Une intrigue qui fait ressortir le côté sombre de l’être humain, sa capacité à faire le mal… Juste pour le plaisir…

L’auteur a fait des recherches et cela se sent pour cadrer avec l’implantation de son récit.

Malgré une intrigue très intéressante, la construction narrative aurait pu être quelque peu élaguée d’une centaine de pages. Trop de longueurs perdurent, ce qui gâche le rythme de lecture… Je ne parle pas de descriptions, mais bien de longueurs dans certains dont l’auteur aurait pu s’affranchir… Cela aurait donné plus de fluidité au récit.

C’est le 3ème livre que je lis de cette maison d’édition et je dois dire que c’est la troisième fois que je pointe les mêmes défauts, qui ne sont donc pas inhérents à l’auteur. En effet, une ME doit pouvoir accompagner son auteur et cela en mettant toutes les chances de son côté, surtout quand la qualité de l’intrigue est au rendez-vous.

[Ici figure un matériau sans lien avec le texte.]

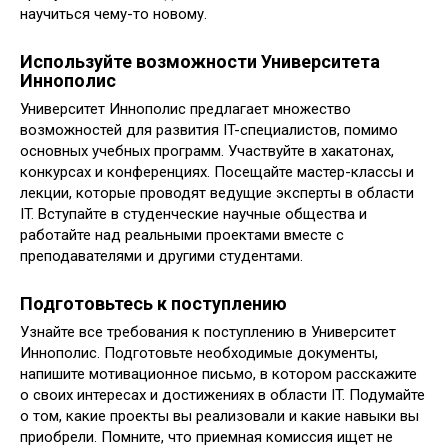
научиться чему-то новому.
Используйте возможности Университета
Иннополис
Университет Иннополис предлагает множество
возможностей для развития IT-специалистов, помимо
основных учебных программ. Участвуйте в хакатонах,
конкурсах и конференциях. Посещайте мастер-классы и
лекции, которые проводят ведущие эксперты в области
IT. Вступайте в студенческие научные общества и
работайте над реальными проектами вместе с
преподавателями и другими студентами.
Подготовьтесь к поступлению
Узнайте все требования к поступлению в Университет
Иннополис. Подготовьте необходимые документы,
напишите мотивационное письмо, в котором расскажите
о своих интересах и достижениях в области IT. Подумайте
о том, какие проекты вы реализовали и какие навыки вы
приобрели. Помните, что приемная комиссия ищет не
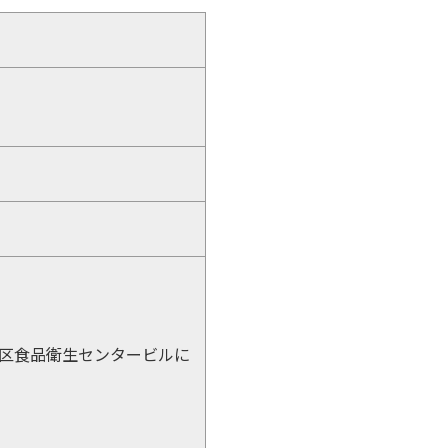
区食品衛生センタービルに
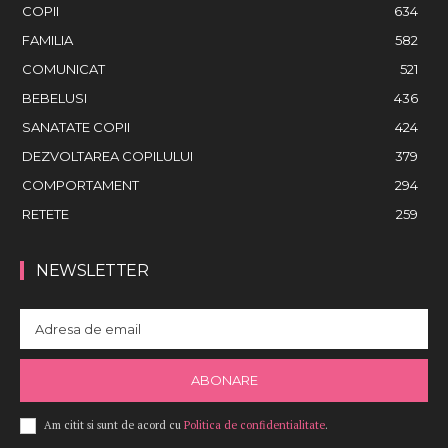
COPII
634
FAMILIA
582
COMUNICAT
521
BEBELUSI
436
SANATATE COPII
424
DEZVOLTAREA COPILULUI
379
COMPORTAMENT
294
RETETE
259
NEWSLETTER
ABONARE
Am citit si sunt de acord cu
Politica de confidentialitate
.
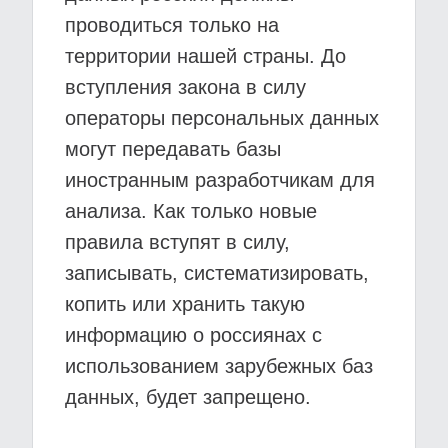
проводиться только на
территории нашей страны. До
вступления закона в силу
операторы персональных данных
могут передавать базы
иностранным разработчикам для
анализа. Как только новые
правила вступят в силу,
записывать, систематизировать,
копить или хранить такую
информацию о россиянах с
использованием зарубежных баз
данных, будет запрещено.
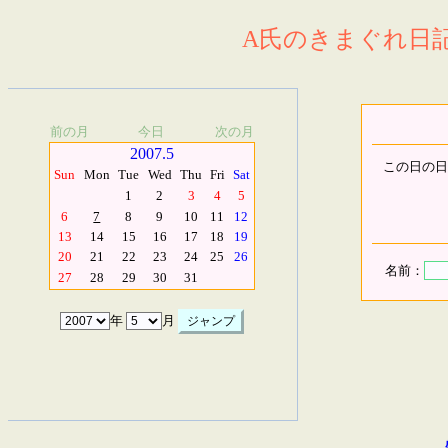
A氏のきまぐれ日記.
前の月
今日
次の月
2007.5
この日の日
Sun
Mon
Tue
Wed
Thu
Fri
Sat
1
2
3
4
5
6
7
8
9
10
11
12
13
14
15
16
17
18
19
20
21
22
23
24
25
26
名前：
27
28
29
30
31
年
月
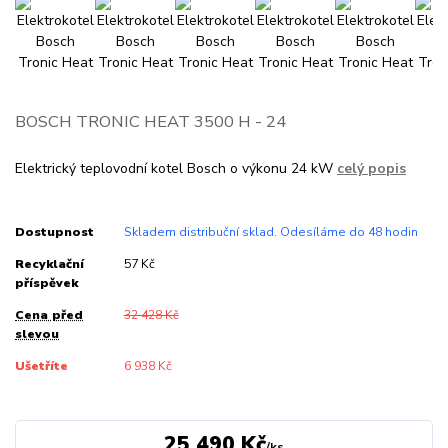
BOSCH TRONIC HEAT 3500 H - 24
Elektrický teplovodní kotel Bosch o výkonu 24 kW
celý popis
Dostupnost
Skladem distribuční sklad. Odesíláme do 48 hodin
Recyklační
57 Kč
příspěvek
Cena před
32 428 Kč
slevou
Ušetříte
6 938 Kč
25 490 Kč
/
ks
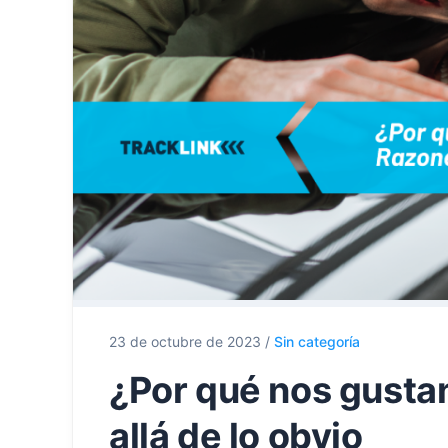
23 de octubre de 2023
/
Sin categoría
¿Por qué nos gusta
allá de lo obvio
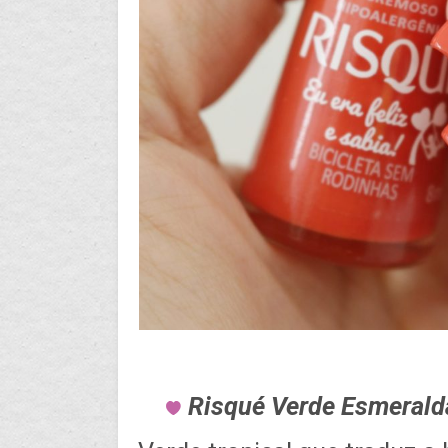
Risqué Verde Esmerald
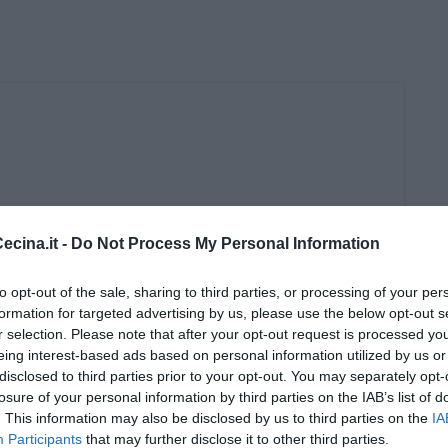
cina.it -
Do Not Process My Personal Information
to opt-out of the sale, sharing to third parties, or processing of your per
formation for targeted advertising by us, please use the below opt-out s
r selection. Please note that after your opt-out request is processed y
eing interest-based ads based on personal information utilized by us or
disclosed to third parties prior to your opt-out. You may separately opt-
losure of your personal information by third parties on the IAB’s list of
. This information may also be disclosed by us to third parties on the
IA
Participants
that may further disclose it to other third parties.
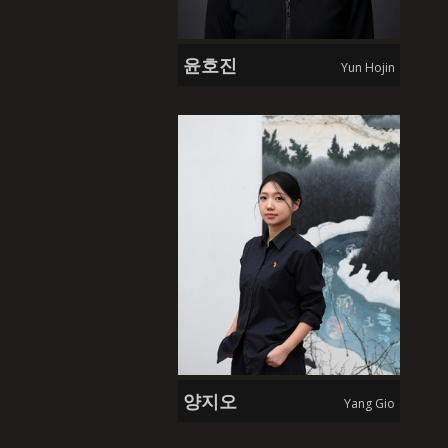
윤호진
Yun Hojin
양지오
Yang Gio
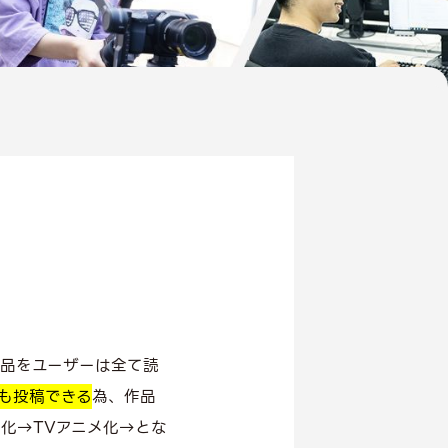
作品をユーザーは全て読
も投稿できる
為、作品
化→TVアニメ化→とな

Il y a encore pas mal de coquilles, de répétitions et de tournures de phrases maladroites, qu’une relecture beaucoup plus poussée aurait pu éviter, pour apporter une fluidité, inhérente à un bon roman. Des répétitions qui gâchent le plaisir, cassant ainsi un rythme de lecture qui aurait pu être à l’image de l’intrigue produite par l’auteur.

Encore une fois, être auteur avec une ME c’est aussi faire confiance à sa ME et là ça m’énerve que les ME ne fassent pas un minimum de boulot!

David Guidat, interpelle le lecteur avec une intrigue différente et très intéressante, je lui souhaite de pouvoir corriger les différentes coquilles et élaguer quelque peu les passages qui pourraient l’être, car sans cela ce serait un sans-faute…

Il est parfois à se demander, si l’auteur n’a pas intérêt à s’auto-éditer, en se faisant aider de bêta lecteurs…

Marié et père de deux enfants, David Guidat travaille comme technicien help desk et vit près de Strasbourg. Titulaire d’un BTS en tant que technicien support aux utilisateurs, il est en prestation pour Econocom à la Société Générale-Transactis depuis 2014. « Le meurtre était écrit » (2017) est son premier roman.